Musica e integrazione: primo disco di un gruppo musicale formato da rifugiati
Si chiama “Kermesse” ed è un gruppo musicale composto da rifugiati che vivono in Italia.
Grazie a un laboratorio musicale promosso dall’associazione “Prime Italia” hanno realizzato,
dopo un anno e mezzo di lavoro, il loro primo disco, esempio di integrazione tra culture
diverse. Il servizio di Davide Maggiore:
Una sinfonia
di suoni e nazionalità asiatiche, africane e sudamericane. Così definisce il risultato
del progetto Guglielmo Micucci, presidente di “Prime Italia”, che racconta
ai nostri microfoni i primi passi dell’iniziativa, nata dal contatto diretto con i
rifugiati:
“Ci siamo resi conto come molti di loro portassero dai loro Paesi
delle competenze anche musicali: chi aveva usato degli strumenti, chi aveva cantato
e chi aveva anche semplicemente il desiderio di poter esprimere le proprie emozioni,
i propri sentimenti attraverso la musica. Abbiamo iniziato gradualmente a creare un
gruppo di persone, che ha poi costituito un laboratorio. All’interno di incontri periodici,
ha realizzato questo cd, che ha preso il nome di “Kermesse” - da dove poi nasce anche
il nome del gruppo stesso”.
La scelta della musica come mezzo d’integrazione
ha anche un significato dal punto di vista ideale e culturale, prosegue Micucci:
“Questo
strumento ci permetteva di entrare più facilmente in contatto con queste persone e
soprattutto - e questa è un po’ la peculiarità di questo lavoro - ci permetteva anche
di mostrare a queste persone quali fossero le nostre origini musicali: quindi un rapporto
paritario, per mettere insieme - veramente in una grande kermesse - tradizioni di
tutti i Paesi, inclusa l’Italia”.
Le canzoni che compongono il cd "Kermesse",
e che il gruppo sta iniziando a eseguire anche dal vivo, hanno le loro radici nella
storia stessa dei rifugiati, nel viaggio che li ha portati ad abbandonare le terre
d’origine e nella loro nuova quotidianità, raccontata agli operatori di “Prime Italia”

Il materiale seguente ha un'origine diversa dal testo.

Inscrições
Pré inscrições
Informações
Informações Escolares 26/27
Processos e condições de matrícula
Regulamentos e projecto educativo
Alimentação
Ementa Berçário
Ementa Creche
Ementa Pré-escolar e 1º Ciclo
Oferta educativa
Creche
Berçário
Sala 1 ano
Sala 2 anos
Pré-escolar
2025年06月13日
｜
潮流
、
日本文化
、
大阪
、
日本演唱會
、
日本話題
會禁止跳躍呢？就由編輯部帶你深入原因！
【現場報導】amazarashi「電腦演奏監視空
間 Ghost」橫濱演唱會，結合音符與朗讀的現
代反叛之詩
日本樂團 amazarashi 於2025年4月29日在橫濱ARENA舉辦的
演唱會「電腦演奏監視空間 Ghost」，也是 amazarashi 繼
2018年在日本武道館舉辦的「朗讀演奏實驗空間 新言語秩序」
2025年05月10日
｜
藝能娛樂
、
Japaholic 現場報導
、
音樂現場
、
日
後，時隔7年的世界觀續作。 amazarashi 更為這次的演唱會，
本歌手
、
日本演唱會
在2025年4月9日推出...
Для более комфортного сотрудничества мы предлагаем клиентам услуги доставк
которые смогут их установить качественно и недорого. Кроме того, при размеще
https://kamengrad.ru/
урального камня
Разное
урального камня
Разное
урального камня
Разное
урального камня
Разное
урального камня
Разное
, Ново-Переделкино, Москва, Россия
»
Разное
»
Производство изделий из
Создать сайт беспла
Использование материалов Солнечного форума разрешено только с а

e poi trasformata in suoni ed armonie grazie anche alla collaborazione del musicista
italiano Antonio Bevacqua. A spiegarlo è ancora Guglielmo Micucci:
“I testi
di queste canzoni parlano della loro storia, della loro migrazione - purtroppo, a
volte, forzata - delle cose che hanno lasciato nei loro Paesi di origine e delle speranze
che loro hanno: la speranza del futuro, di quello che loro vorrebbero e potrebbero
realizzare”.
In qualche caso, il lavoro nel laboratorio musicale ha portato
alla scoperta di nuove abilità e talenti personali. È accaduto ad Abdoulaye,
che in Costa d’Avorio lavorava da giornalista, ed era stato chiamato a scrivere alcuni
testi del disco:
“Io non ho mai cantato, ma la storia che io volevo raccontare,
che ho scritto, la volevo raccontare in maniera un po’ più personale: quindi mi hanno
detto 'Vai, prova a prendere il microfono… Prova a cantare e vediamo che faremo…'.
Così ho preso il microfono e ho cantato. Hanno trovato che la voce era bella: è così
che ho iniziato a cantare”.
Ed è ancora Abdoulaye a spiegare quale messaggio
ha voluto trasmettere in questo modo, attraverso le sue parole e la sua voce:
“Alla
fine noi dobbiamo sempre lavorare, sempre andare avanti, perché stiamo vivendo un
momento difficile. Dobbiamo avere coraggio, perché il futuro può essere interessante.
Questo è quello che io racconto in questa canzone”.